Schlechtes Deutsch? Natürlich. Dieses Deutsch widerspiegelt, wie unsere Gesellschaft mit Verkehrsgefahren umgeht: wie mit unvermeidlichen Naturereignissen. Der Strassenverkehr «fordert seine Opfer» wie weiland die Götter. Über einen Raubüberfall würde niemand schreiben: «Bei einer Kollision dreier Männer geriet das Bargeld eines 34-Jährigen in die Taschen zweier Unbekannter» – aber Velofahrerinnen «geraten» unter Lastwagen und sterben dort, «es kommt zu» Kollisionen wie zu Verkehrsbehinderungen.

Ohne Helm – selber schuld

«In X ist am Donnerstag ein 8-jähriger Velofahrer von einem Auto angefahren worden. Er war mit seinem Velo auf dem Y-Weg gefahren, als von rechts eine 38-jährige Autolenkerin nahte. Ihr Wagen erfasste das Kind, das zu Boden geworfen wurde. Der Knabe, ohne Helm unterwegs, wurde mit schweren Kopfverletzungen ins Spital gebracht.» (NZZ vom 8.9.2012)

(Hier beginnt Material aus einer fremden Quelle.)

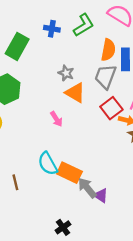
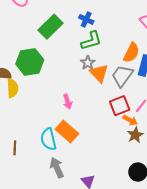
green L-shape: (84, 25) -> (91, 41), moved
orange triangle: (75, 93) -> (99, 73), moved
orange rectangle: (69, 173) -> (67, 131), moved
gray arrow: (87, 188) -> (57, 168), moved

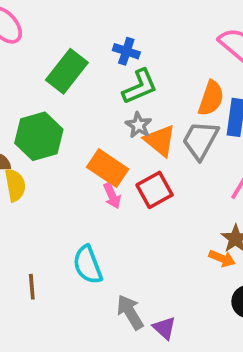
red square: (120, 106) -> (155, 190), moved
orange arrow: (130, 120) -> (222, 258), moved
orange rectangle: (67, 131) -> (108, 168), moved
gray arrow: (57, 168) -> (130, 312), moved

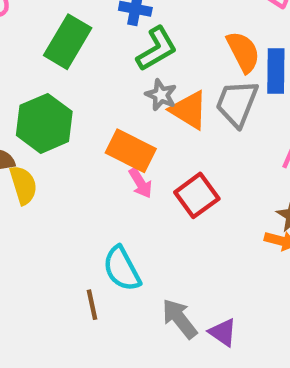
orange semicircle: (211, 98) -> (243, 52), turned -39
red square: (155, 190) -> (197, 195), moved
brown line: (32, 287) -> (92, 305), moved

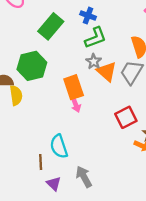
orange rectangle: (131, 151) -> (74, 87), turned 35
red square: (197, 195) -> (126, 117), moved
purple triangle: (223, 332) -> (54, 184), moved

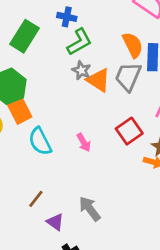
orange rectangle: (74, 87) -> (19, 109), moved
pink arrow: (76, 104) -> (84, 142), moved
cyan semicircle: (59, 146) -> (40, 141), moved
brown line: (41, 162) -> (36, 199), turned 49

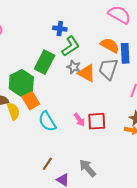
green rectangle: (25, 36) -> (45, 62), moved
orange semicircle: (133, 45) -> (110, 45), turned -30
red square: (129, 131) -> (97, 121), moved, turned 36

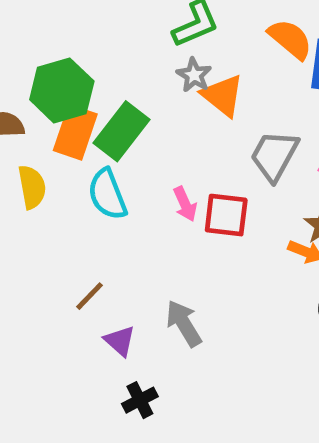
green rectangle: (45, 62) -> (122, 131), moved
gray trapezoid: (108, 69) -> (274, 156), moved
orange rectangle: (30, 99) -> (75, 132), turned 40
yellow semicircle: (13, 111) -> (32, 187), moved

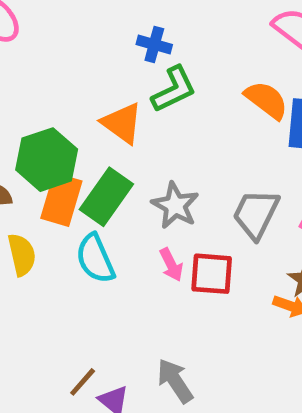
gray star: (194, 75) -> (175, 205), moved, size x1.4
orange triangle: (223, 95) -> (122, 123), moved
brown line: (90, 296) -> (83, 382), moved

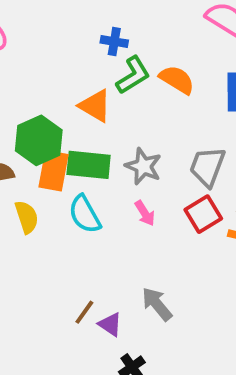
orange semicircle: (266, 100) -> (177, 80), moved
green rectangle: (106, 197) -> (89, 165), turned 66
red square: (212, 274) -> (203, 214), moved, turned -30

«Nahte» ist das einzige aktive Verb, das hier einer Person zugeordnet wird, die soeben ein Kind fast umbrachte. Man will ihr um Himmelswillen keine Schuld unterstellen – aber der Bub ist ein wenig selber schuld, trug er doch keinen Helm.

Die verquaste Sprache fast aller Unfallnotizen in fast allen Zeitungen hat System. Von extremen RaserInnen grenzen sich alle ab, «Balkanraser» sind für Medienkampagnen gut, aber die alltäglichen Tötungen und Körperverletzungen im Strassenverkehr nennt man nicht beim Namen. Dass der Strassenverkehr in der Schweiz durchschnittlich ein Todes«opfer» pro Tag fordert (weltweit: eines alle 24 Sekunden), daran hat man sich gewöhnt. Da passt dazu, dass die Tatbestände «fahrlässige Tötung» oder «fahrlässige Körperverletzung» erst mit dem Aufkommen der Massenmotorisierung Bedeutung erlangten: Nur im Strassenverkehr tötet man aus Versehen.

Dieser Text erschien erstmals in kürzerer Form in der «WOZ» vom 27.9.2012.